#### WORKING DATA
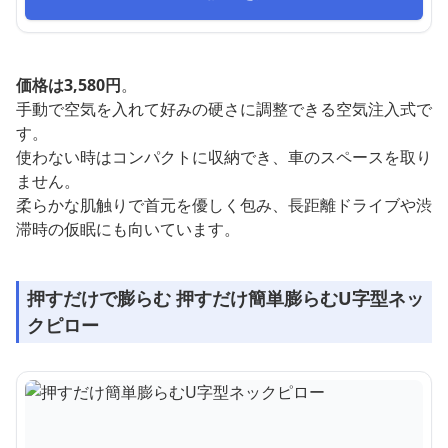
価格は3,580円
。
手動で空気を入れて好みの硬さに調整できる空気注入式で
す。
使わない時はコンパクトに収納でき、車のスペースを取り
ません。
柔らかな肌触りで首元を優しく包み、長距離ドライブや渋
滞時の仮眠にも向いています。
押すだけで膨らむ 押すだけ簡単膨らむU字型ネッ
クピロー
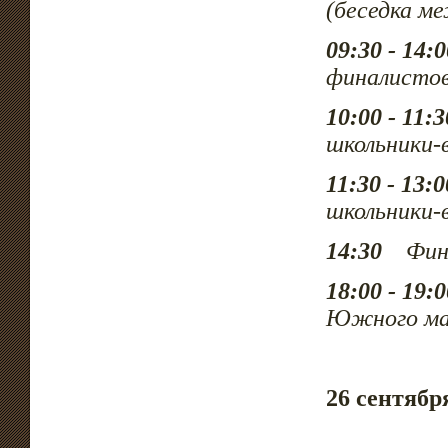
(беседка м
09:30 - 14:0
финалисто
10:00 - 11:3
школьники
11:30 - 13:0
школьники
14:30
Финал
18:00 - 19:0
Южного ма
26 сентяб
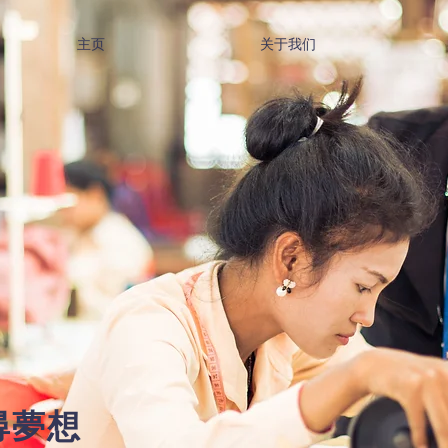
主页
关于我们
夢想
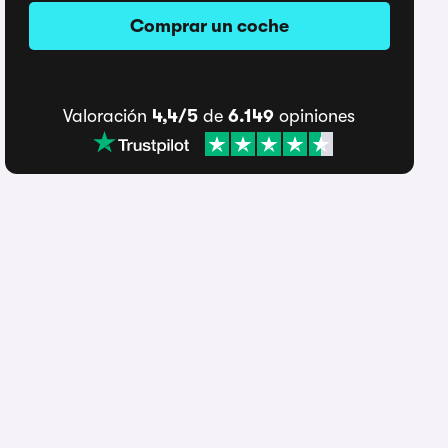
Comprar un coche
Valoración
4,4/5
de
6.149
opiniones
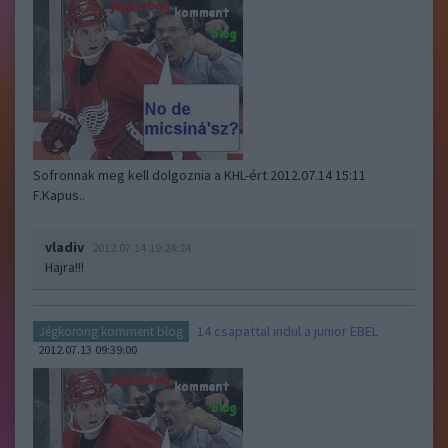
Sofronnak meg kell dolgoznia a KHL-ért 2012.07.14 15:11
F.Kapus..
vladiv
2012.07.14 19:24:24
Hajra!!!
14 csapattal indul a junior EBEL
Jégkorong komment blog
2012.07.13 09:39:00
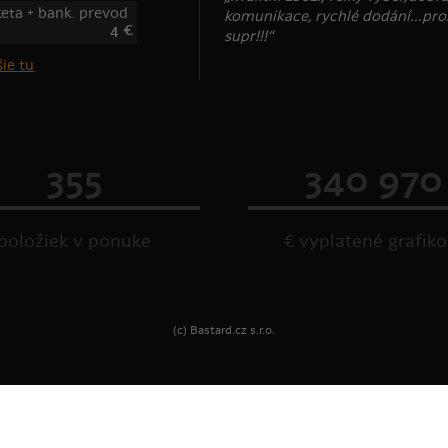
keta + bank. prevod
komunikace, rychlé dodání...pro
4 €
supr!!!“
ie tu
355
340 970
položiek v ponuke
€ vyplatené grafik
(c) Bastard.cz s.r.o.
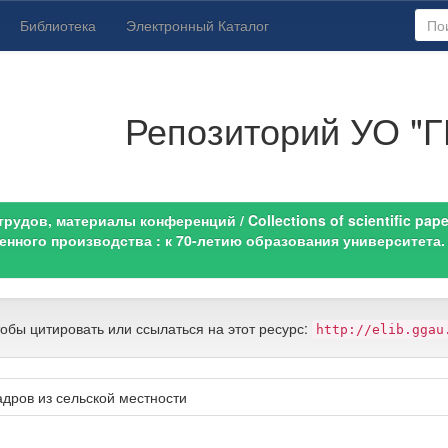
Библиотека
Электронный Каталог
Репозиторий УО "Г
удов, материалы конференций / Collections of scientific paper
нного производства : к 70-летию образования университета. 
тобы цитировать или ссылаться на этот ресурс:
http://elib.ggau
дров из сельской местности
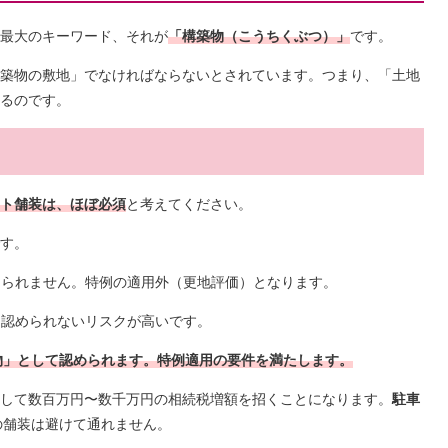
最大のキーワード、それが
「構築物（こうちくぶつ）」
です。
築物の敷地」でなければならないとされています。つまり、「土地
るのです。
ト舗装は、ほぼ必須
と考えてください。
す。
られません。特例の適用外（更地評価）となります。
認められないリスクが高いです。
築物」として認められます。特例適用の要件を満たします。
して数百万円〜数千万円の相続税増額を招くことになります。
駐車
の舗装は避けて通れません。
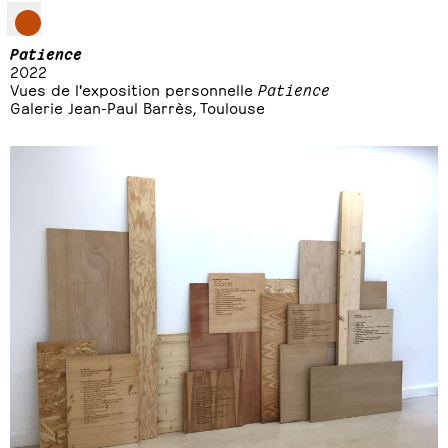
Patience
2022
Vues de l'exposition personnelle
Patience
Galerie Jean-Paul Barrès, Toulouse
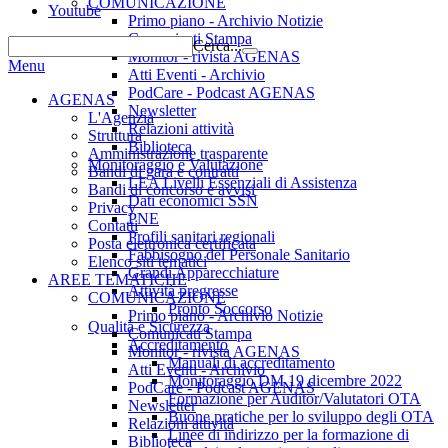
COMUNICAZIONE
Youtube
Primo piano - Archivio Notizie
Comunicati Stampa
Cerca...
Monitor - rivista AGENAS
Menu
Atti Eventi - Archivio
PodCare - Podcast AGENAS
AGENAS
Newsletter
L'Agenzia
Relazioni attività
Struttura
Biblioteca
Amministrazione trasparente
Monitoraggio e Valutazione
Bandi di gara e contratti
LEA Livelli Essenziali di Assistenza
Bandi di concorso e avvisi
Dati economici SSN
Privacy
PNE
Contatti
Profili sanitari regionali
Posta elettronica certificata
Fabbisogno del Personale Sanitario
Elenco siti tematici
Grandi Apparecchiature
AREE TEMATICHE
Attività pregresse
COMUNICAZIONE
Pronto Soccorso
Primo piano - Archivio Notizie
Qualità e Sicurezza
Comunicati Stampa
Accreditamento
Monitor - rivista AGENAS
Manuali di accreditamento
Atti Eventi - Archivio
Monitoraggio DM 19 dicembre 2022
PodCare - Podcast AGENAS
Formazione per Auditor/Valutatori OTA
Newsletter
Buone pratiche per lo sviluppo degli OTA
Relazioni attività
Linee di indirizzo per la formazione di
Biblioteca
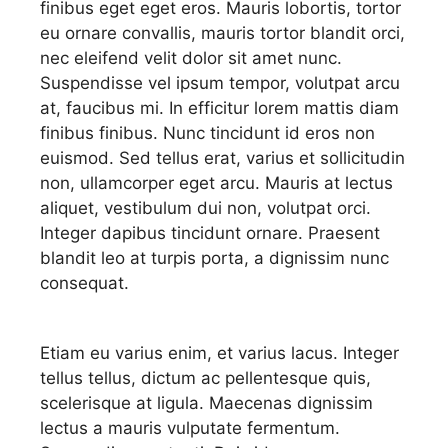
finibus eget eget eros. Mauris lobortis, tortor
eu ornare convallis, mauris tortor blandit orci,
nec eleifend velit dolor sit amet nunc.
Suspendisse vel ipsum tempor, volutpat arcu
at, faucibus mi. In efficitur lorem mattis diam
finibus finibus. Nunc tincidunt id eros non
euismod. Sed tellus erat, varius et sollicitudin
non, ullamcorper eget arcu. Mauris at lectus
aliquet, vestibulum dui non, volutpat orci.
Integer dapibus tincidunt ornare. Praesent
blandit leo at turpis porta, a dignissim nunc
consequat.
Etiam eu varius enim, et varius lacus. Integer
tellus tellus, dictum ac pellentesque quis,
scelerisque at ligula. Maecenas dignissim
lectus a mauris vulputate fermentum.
########
== WHAT IS EXPECTED ==
Check every line of the records above for the string "volutpat". Copy those that hold it.

== RESULT FOR THIS EXERCISE ==
Suspendisse vel ipsum tempor, volutpat arcu
aliquet, vestibulum dui non, volutpat orci.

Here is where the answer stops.